Bernanke nudges bulls toward dividend-paying emerging market ETFs

In his Jackson Hole speech last week, Federal Reserve Chairman Ben Bernanke did not give financial markets the boost many Fed watchers were hoping for, but he did highlight the appeal of dividend-paying emerging market ETFs.

Image courtesy Evelyn Proimos: http://www.everystockphoto.com/photographer.php?photographer_id=110171

The Federal Reserve U.S. Treasury Department building in Washington D.C.

Bernanke reiterated that the central bank would maintain a low-interest-rate environment, and that decision makes dividend paying securities even more attractive. Beneficiaries of this sustained policy could include such emerging market ETFs as the WisdomTree Emerging Markets Equity Income Fund (DEM, quote), the WisdomTree Emerging Markets SmallCap Dividend Fund (DGS, quote), and the SPDR S&P Emerging Markets Dividend Fund (EDIV, quote).

While the average dividend-payer on the Standard & Poor’s 500 Index yields about 2%, DEM delivers 3.96% on average, DGS shares pay an average of 3.24%, and EDIV stocks’ dividend yield averages 5.38%.

Each of these dividend-paying emerging market ETFs has performed well this year, even though growth in emerging markets such as China and India has been declining.
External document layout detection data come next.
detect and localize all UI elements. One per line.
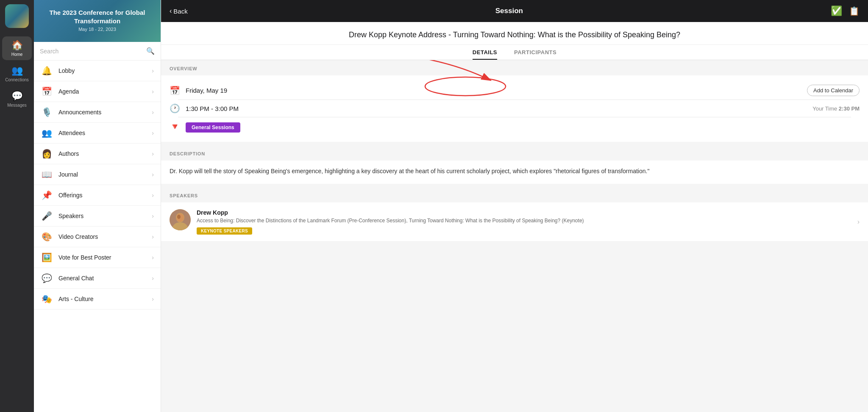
session-title: Drew Kopp Keynote Address - Turning Towa…	[170, 30, 860, 40]
main-header: ‹ Back Session ✅ 📋	[161, 0, 868, 22]
clipboard-icon[interactable]: 📋	[849, 6, 860, 16]
tab-participants[interactable]: PARTICIPANTS	[514, 49, 556, 60]
search-input[interactable]	[40, 48, 143, 55]
nav-home[interactable]: 🏠 Home	[2, 36, 32, 60]
arts-culture-icon: 🎭	[41, 294, 53, 304]
journal-icon: 📖	[41, 169, 53, 180]
search-bar: 🔍	[34, 42, 161, 61]
chevron-right-icon: ›	[152, 67, 154, 74]
your-time: Your Time 2:30 PM	[812, 105, 860, 112]
date-row: 📅 Friday, May 19 Add to Calendar	[170, 81, 860, 100]
chevron-right-icon: ›	[152, 254, 154, 261]
speaker-chevron-icon: ›	[857, 218, 860, 226]
connections-icon: 👥	[11, 65, 23, 76]
chevron-right-icon: ›	[152, 296, 154, 302]
speakers-section: Drew Kopp Access to Being: Discover the …	[161, 202, 868, 242]
lobby-icon: 🔔	[41, 66, 53, 76]
back-label: Back	[173, 8, 187, 15]
chevron-right-icon: ›	[152, 213, 154, 219]
description-section: Dr. Kopp will tell the story of Speaking…	[161, 160, 868, 183]
speakers-section-header: SPEAKERS	[161, 187, 868, 202]
add-to-calendar-button[interactable]: Add to Calendar	[807, 85, 860, 96]
home-icon: 🏠	[11, 40, 23, 51]
attendees-icon: 👥	[41, 128, 53, 138]
speaker-description: Access to Being: Discover the Distinctio…	[197, 217, 851, 224]
search-icon[interactable]: 🔍	[146, 47, 155, 55]
time-row: 🕐 1:30 PM - 3:00 PM Your Time 2:30 PM	[170, 100, 860, 117]
chevron-right-icon: ›	[152, 171, 154, 178]
sidebar-item-journal[interactable]: 📖 Journal ›	[34, 164, 161, 185]
filter-icon: 🔻	[170, 122, 180, 132]
messages-icon: 💬	[11, 91, 23, 102]
clock-icon: 🕐	[170, 103, 180, 113]
sidebar-item-offerings[interactable]: 📌 Offerings ›	[34, 185, 161, 206]
conference-title: The 2023 Conference for Global Transform…	[41, 8, 154, 25]
sidebar-header: The 2023 Conference for Global Transform…	[34, 0, 161, 42]
speakers-icon: 🎤	[41, 211, 53, 221]
content-area: OVERVIEW 📅 Friday, May 19 Add to Calenda…	[161, 60, 868, 412]
sidebar-item-attendees[interactable]: 👥 Attendees ›	[34, 123, 161, 144]
authors-icon: 👩	[41, 149, 53, 159]
checkmark-icon[interactable]: ✅	[831, 6, 842, 17]
overview-section-header: OVERVIEW	[161, 60, 868, 75]
overview-section: 📅 Friday, May 19 Add to Calendar	[161, 75, 868, 142]
sidebar-item-video-creators[interactable]: 🎨 Video Creators ›	[34, 227, 161, 247]
speaker-avatar	[170, 209, 191, 230]
sidebar-item-agenda[interactable]: 📅 Agenda ›	[34, 81, 161, 102]
sidebar-item-lobby[interactable]: 🔔 Lobby ›	[34, 61, 161, 81]
session-tag: General Sessions	[186, 122, 240, 133]
svg-point-6	[177, 215, 181, 219]
speaker-tag: KEYNOTE SPEAKERS	[197, 227, 252, 235]
session-title-bar: Drew Kopp Keynote Address - Turning Towa…	[161, 22, 868, 45]
speaker-name: Drew Kopp	[197, 209, 851, 216]
svg-point-1	[425, 77, 506, 96]
tabs-bar: DETAILS PARTICIPANTS	[161, 45, 868, 60]
calendar-icon: 📅	[170, 86, 180, 96]
sidebar-item-announcements[interactable]: 🎙️ Announcements ›	[34, 102, 161, 123]
event-time: 1:30 PM - 3:00 PM	[186, 105, 239, 112]
chevron-right-icon: ›	[152, 109, 154, 116]
back-button[interactable]: ‹ Back	[170, 7, 188, 15]
announcements-icon: 🎙️	[41, 107, 53, 117]
general-chat-icon: 💬	[41, 273, 53, 283]
icon-bar: 🏠 Home 👥 Connections 💬 Messages	[0, 0, 34, 412]
bottom-nav: 🏠 Home 👥 Connections 💬 Messages	[2, 36, 32, 412]
sidebar-item-speakers[interactable]: 🎤 Speakers ›	[34, 206, 161, 227]
sidebar-item-arts-culture[interactable]: 🎭 Arts - Culture ›	[34, 289, 161, 310]
app-logo	[5, 4, 29, 28]
event-date: Friday, May 19	[186, 87, 227, 94]
offerings-icon: 📌	[41, 190, 53, 200]
tag-row: 🔻 General Sessions	[170, 117, 860, 136]
conference-dates: May 18 - 22, 2023	[41, 27, 154, 32]
chevron-right-icon: ›	[152, 88, 154, 95]
speaker-info: Drew Kopp Access to Being: Discover the …	[197, 209, 851, 235]
chevron-right-icon: ›	[152, 130, 154, 136]
tab-details[interactable]: DETAILS	[473, 49, 497, 60]
sidebar-item-vote[interactable]: 🖼️ Vote for Best Poster ›	[34, 247, 161, 268]
sidebar-item-general-chat[interactable]: 💬 General Chat ›	[34, 268, 161, 289]
chevron-right-icon: ›	[152, 192, 154, 199]
video-creators-icon: 🎨	[41, 232, 53, 242]
nav-messages[interactable]: 💬 Messages	[2, 87, 32, 111]
description-text: Dr. Kopp will tell the story of Speaking…	[170, 166, 860, 176]
chevron-right-icon: ›	[152, 275, 154, 282]
header-actions: ✅ 📋	[831, 6, 860, 17]
chevron-right-icon: ›	[152, 233, 154, 240]
page-title: Session	[188, 7, 831, 15]
chevron-right-icon: ›	[152, 150, 154, 157]
speaker-row[interactable]: Drew Kopp Access to Being: Discover the …	[161, 202, 868, 242]
sidebar-item-authors[interactable]: 👩 Authors ›	[34, 144, 161, 164]
vote-icon: 🖼️	[41, 252, 53, 263]
back-chevron-icon: ‹	[170, 7, 172, 15]
sidebar: The 2023 Conference for Global Transform…	[34, 0, 161, 412]
main-content: ‹ Back Session ✅ 📋 Drew Kopp Keynote Add…	[161, 0, 868, 412]
your-time-value: 2:30 PM	[839, 105, 860, 112]
agenda-icon: 📅	[41, 86, 53, 97]
sidebar-navigation: 🔔 Lobby › 📅 Agenda › 🎙️ Announcements › …	[34, 61, 161, 412]
description-section-header: DESCRIPTION	[161, 145, 868, 160]
your-time-label: Your Time	[812, 105, 837, 112]
nav-connections[interactable]: 👥 Connections	[2, 62, 32, 86]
EDIV is up 4.10% for the most recent quarter, DEM has risen by 5.54% over the same period, and DGS has increased by 8.10%.

Several factors contribute to the attractiveness of exchange-traded funds as income securities. These emerging market ETFs enable investors to diversify their exposure to expanding markets and can offer protection against currency fluctuations.

Again, thanks to the low-interest-rate environment that global central bankers have committed to maintaining, income securities can command a premium yield for investors. With the emerging markets’ middle classes still growing as Europe slips back into recession and the United States suffers from ongoing unemployment and stuttering economic growth, companies that profit from these disparities will reward shareholders the most.

Even during the worst of the Great Recession, the middle classes in emerging market countries expanded. A recent report from global consulting firm McKinsey & Co. projects that consumer spending in emerging markets will reach $30 trillion by 2025, about half the projected world sum. The highest total investor returns will be earned from companies that profit from this consumption and share the rewards though dividend incomes. Emerging market ETFs like the DGS, EDIV, and DEM are well positioned to be among the big winners.